Musterformulierung interne Kommunikation (kurz, praxistauglich)

„Mit Wirkung zum [Datum] übernimmt [Name] die Koordination der Betriebssicherheit im Fachgewerk [●] im Technischen FM. Bitte binden Sie [Name] in Planungen, Instandhaltungen, Prüfungen und Fremdfirmeneinsätze im genannten Scope ein. Sicherheitskritische Mängel sind unverzüglich zu melden; bei Gefahr kann [Name] Arbeiten unterbrechen und Anlagen sperren, bis die sichere Situation wiederhergestellt ist.“

Diese Formulierung operationalisiert die DGUV‑Koordinations- und Weisungslogik.

    • Infografik einer beauftragten Person, die von den drei Säulen Ressourcen, Eskalationsrecht und Haftungsschutz vor rechtlichen Risiken geschützt wird.

Risikowarnungen (konzis):

  • Eine Beauftragung reduziert Organisationsrisiken nur, wenn Aufgaben/Befugnisse/Resources tatsächlich zusammenpassen und Kontrolle/Reporting funktioniert; sonst bleibt §130 OWiG‑Risiko (Aufsichtspflicht).

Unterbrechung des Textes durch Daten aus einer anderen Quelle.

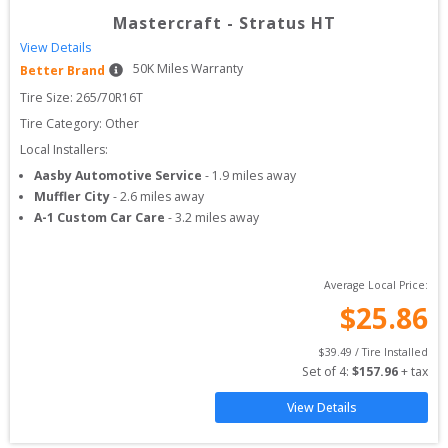
Mastercraft
-
Stratus HT
View Details
50
K Miles Warranty
Better Brand
Tire Size: 
265/70R16T
Tire Category:
Other
Local Installers:
Aasby Automotive Service
-
1.9
miles away
Muffler City
-
2.6
miles away
A-1 Custom Car Care
-
3.2
miles away
Average Local Price:
$
25.86
$
39.49
 / Tire Installed
Set of 
4
: 
$
157.96
 + tax
View Details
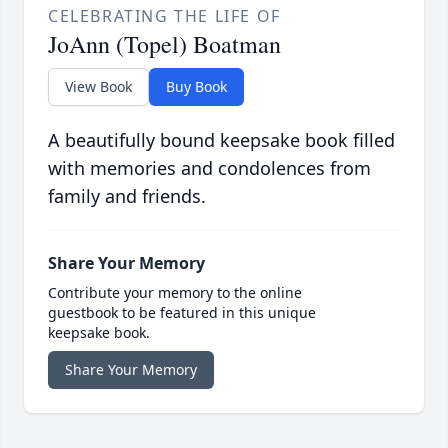
CELEBRATING THE LIFE OF
JoAnn (Topel) Boatman
View Book
Buy Book
A beautifully bound keepsake book filled
with memories and condolences from
family and friends.
Share Your Memory
Contribute your memory to the online
guestbook to be featured in this unique
keepsake book.
Share Your Memory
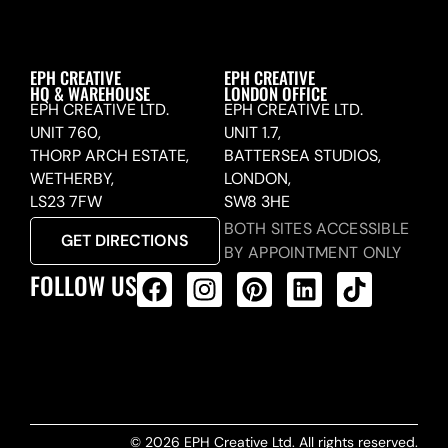
EPH CREATIVE
EPH CREATIVE
HQ & WAREHOUSE
LONDON OFFICE
EPH CREATIVE LTD.
EPH CREATIVE LTD.
UNIT 760,
UNIT 1.7,
THORP ARCH ESTATE,
BATTERSEA STUDIOS,
WETHERBY,
LONDON,
LS23 7FW
SW8 3HE
BOTH SITES ACCESSIBLE
GET DIRECTIONS
BY APPOINTMENT ONLY
FOLLOW US
ALL PRODUCTS FEED
© 2026 EPH Creative Ltd. All rights reserved.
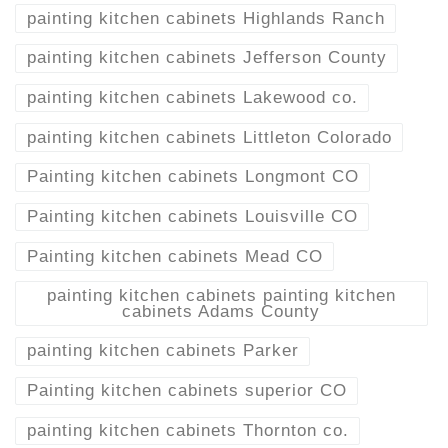
painting kitchen cabinets Highlands Ranch
painting kitchen cabinets Jefferson County
painting kitchen cabinets Lakewood co.
painting kitchen cabinets Littleton Colorado
Painting kitchen cabinets Longmont CO
Painting kitchen cabinets Louisville CO
Painting kitchen cabinets Mead CO
painting kitchen cabinets painting kitchen
cabinets Adams County
painting kitchen cabinets Parker
Painting kitchen cabinets superior CO
painting kitchen cabinets Thornton co.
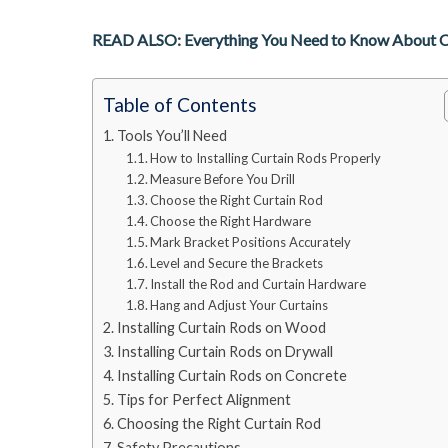
READ ALSO: Everything You Need to Know About Cur
Table of Contents
Tools You’ll Need
How to Installing Curtain Rods Properly
Measure Before You Drill
Choose the Right Curtain Rod
Choose the Right Hardware
Mark Bracket Positions Accurately
Level and Secure the Brackets
Install the Rod and Curtain Hardware
Hang and Adjust Your Curtains
Installing Curtain Rods on Wood
Installing Curtain Rods on Drywall
Installing Curtain Rods on Concrete
Tips for Perfect Alignment
Choosing the Right Curtain Rod
Safety Precautions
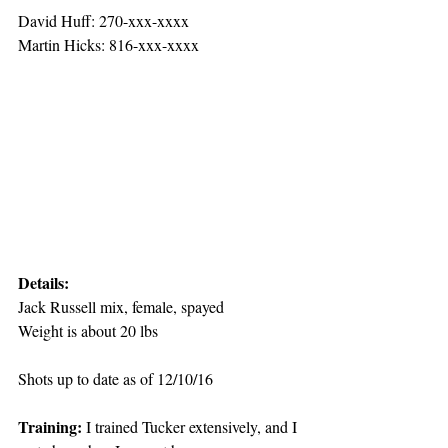
David Huff: 270-xxx-xxxx
Martin Hicks: 816-xxx-xxxx
Details:
Jack Russell mix, female, spayed
Weight is about 20 lbs
Shots up to date as of 12/10/16
Training: 
I trained Tucker extensively, and I 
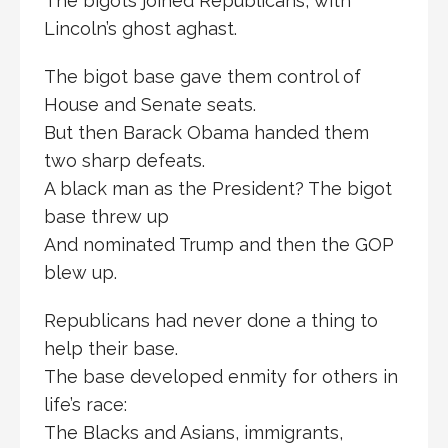
The bigots joined Republicans, with
Lincoln’s ghost aghast.
The bigot base gave them control of
House and Senate seats.
But then Barack Obama handed them
two sharp defeats.
A black man as the President? The bigot
base threw up
And nominated Trump and then the GOP
blew up.
Republicans had never done a thing to
help their base.
The base developed enmity for others in
life’s race:
The Blacks and Asians, immigrants,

  • „Koordinator“ ohne Stillsetzungs-/Weisungsrechte ist in Mehrunternehmerlagen faktisch unwirksam; DGUV fordert Weisungsbefugnis bei besonderen Gefahren.

  • Prüfungen ohne nachweisbare Befähigung/Beauftragung (TRBS 1203) sind compliance‑kritisch; Qualifikation und Auswahl sind Arbeitgeberpflicht.

Empfohlene Klauselbausteine (für Bestellung oder ergänzende Rahmenvereinbarung):

  • Freistellung/Unterstützung: „Der Arbeitgeber stellt die zur Aufgabenerfüllung erforderlichen Mittel, Informationen, Zugänge und Zeitkontingente bereit.“ (Anknüpfung an Dokumentations-/Unterweisungspflichten und Wirksamkeit von Maßnahmen.)

  • Eskalationsrecht: „Bei Zielkonflikten (Kosten/Termin vs. Sicherheit) ist die beauftragte Person berechtigt und verpflichtet, die Leitung zu eskalieren; sicherheitskritische Fälle haben Vorrang.“ (Praktische Umsetzung der Grundpflicht sichere Verwendung.)

  • Haftungs-/Versicherungsrahmen (empfohlen, nicht gesetzlich standardisiert): interne Klarstellung, dass die Tätigkeit im Rahmen des Arbeitsverhältnisses erfolgt, betrieblicher Versicherungsschutz gilt und dass bei Sicherheitsaufgaben keine Benachteiligung erfolgt (analog Schutzlogik für beauftragte/unterstützende Funktionen). Für Details ist arbeitsrechtliche Prüfung sinnvoll.